Aim of the exercise:
Your output should be an exact copy of the records, with no pictures in it.

Data provided: Begin

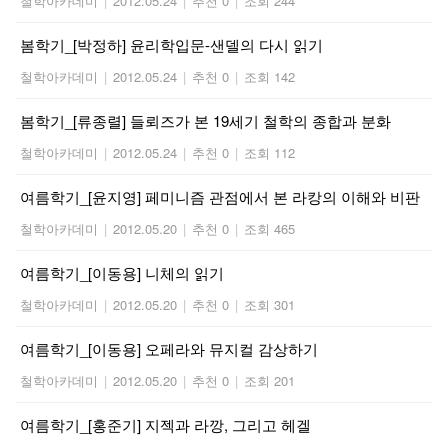
철학아카데미
|
2012.05.24
|
추천 0
|
조회 244
봄학기_[박정하] 윤리학입문-샌델의 다시 읽기
철학아카데미
|
2012.05.24
|
추천 0
|
조회 142
봄학기_[류종렬] 들뢰즈가 본 19세기 철학의 종합과 분화
철학아카데미
|
2012.05.24
|
추천 0
|
조회 112
여름학기_[윤지영] 페미니즘 관점에서 본 라캉의 이해와 비판
철학아카데미
|
2012.05.20
|
추천 0
|
조회 465
여름학기_[이동용] 니체의 읽기
철학아카데미
|
2012.05.20
|
추천 0
|
조회 301
여름학기_[이동용] 오페라와 뮤지컬 감상하기
철학아카데미
|
2012.05.20
|
추천 0
|
조회 201
여름학기_[홍준기] 지젝과 라깡, 그리고 헤겔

Data provided: End

Response below:
철학아카데미
|
2012.05.24
|
추천 0
|
조회 244
봄학기_[박정하] 윤리학입문-샌델의 다시 읽기
철학아카데미
|
2012.05.24
|
추천 0
|
조회 142
봄학기_[류종렬] 들뢰즈가 본 19세기 철학의 종합과 분화
철학아카데미
|
2012.05.24
|
추천 0
|
조회 112
여름학기_[윤지영] 페미니즘 관점에서 본 라캉의 이해와 비판
철학아카데미
|
2012.05.20
|
추천 0
|
조회 465
여름학기_[이동용] 니체의 읽기
철학아카데미
|
2012.05.20
|
추천 0
|
조회 301
여름학기_[이동용] 오페라와 뮤지컬 감상하기
철학아카데미
|
2012.05.20
|
추천 0
|
조회 201
여름학기_[홍준기] 지젝과 라깡, 그리고 헤겔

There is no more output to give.